What I tell the next on-call
When I hand Arista 7060X4 stack member missing: Diagnose & Fix off to the next person on rotation, the three lines I leave in the runbook are these. First, the symptom signature on Arista - not a paraphrase, the exact string that surfaces in logs or on the screen. Second, the diagnostic that gave the highest signal in the least time. Third, the exact verification command whose green output justified closing the ticket. That trio is what turns a one-off fix into a runbook entry the next engineer can use without paging me at three in the morning.
I also add a one-line note on the cost of getting this wrong. For Arista 7060X4 stack member missing: Diagnose & Fix on a Arista unit, the cost is rarely the replacement part or the patch itself. It is the downtime, the second site visit, and the trust deficit you spend with whoever owns the asset when the fix does not hold. That framing keeps the next on-call from choosing the cheap-looking shortcut that ends up costing the most in elapsed hours and goodwill.
Related fixes
Related guides worth a look while you sort this one out:
- Arista 7010T stack member missing: Diagnose & Fix
- Arista 7050X3 stack member missing: Diagnose & Fix
- Arista 7060X5 stack member missing: Diagnose & Fix
- Arista 7060X6 stack member missing: Diagnose & Fix
- Arista 7280R stack member missing: Diagnose & Fix
- Arista 7280R3 (routing role) stack member missing: Diagnose & Fix
People also ask
Will this work on my specific Arista EOS version?
The procedure reflects current Arista EOS behaviour. Older releases may need minor syntax adjustments, use the CLI help (`?` or tab-completion) to verify.

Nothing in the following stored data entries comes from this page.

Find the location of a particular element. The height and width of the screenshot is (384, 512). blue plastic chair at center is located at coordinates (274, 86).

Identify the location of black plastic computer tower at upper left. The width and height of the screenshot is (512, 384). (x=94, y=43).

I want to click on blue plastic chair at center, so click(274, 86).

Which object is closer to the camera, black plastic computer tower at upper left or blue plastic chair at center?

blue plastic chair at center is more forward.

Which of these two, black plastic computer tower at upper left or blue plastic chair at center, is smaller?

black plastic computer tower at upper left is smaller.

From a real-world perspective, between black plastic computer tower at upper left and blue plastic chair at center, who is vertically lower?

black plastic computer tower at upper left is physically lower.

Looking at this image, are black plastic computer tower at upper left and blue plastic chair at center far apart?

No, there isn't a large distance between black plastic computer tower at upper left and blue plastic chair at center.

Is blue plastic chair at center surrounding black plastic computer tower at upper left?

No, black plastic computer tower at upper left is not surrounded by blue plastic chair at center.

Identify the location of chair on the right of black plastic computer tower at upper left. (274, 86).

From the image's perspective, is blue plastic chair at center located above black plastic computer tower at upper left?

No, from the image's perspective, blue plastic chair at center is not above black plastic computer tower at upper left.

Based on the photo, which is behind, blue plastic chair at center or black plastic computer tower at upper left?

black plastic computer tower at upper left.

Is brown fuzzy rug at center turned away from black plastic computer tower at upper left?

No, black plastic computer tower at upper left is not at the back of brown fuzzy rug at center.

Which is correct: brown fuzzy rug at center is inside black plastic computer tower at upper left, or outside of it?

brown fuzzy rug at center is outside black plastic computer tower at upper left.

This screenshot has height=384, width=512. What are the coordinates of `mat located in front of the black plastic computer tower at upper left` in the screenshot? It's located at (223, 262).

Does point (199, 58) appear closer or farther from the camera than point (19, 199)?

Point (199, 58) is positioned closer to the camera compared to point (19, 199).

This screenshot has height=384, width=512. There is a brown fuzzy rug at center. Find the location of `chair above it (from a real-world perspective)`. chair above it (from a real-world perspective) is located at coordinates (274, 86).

Should I open a Arista TAC case immediately?
Open one if you suspect hardware failure or the symptom persists after a maintenance-window reload. Make sure your support entitlement is active first.
Where can I find the Arista official documentation?
https://www.arista.com/en/support/toi: search the product family + feature name.
Is this procedure safe in production?
Test in a lab or maintenance window first. Capture pre-change state so you can roll back.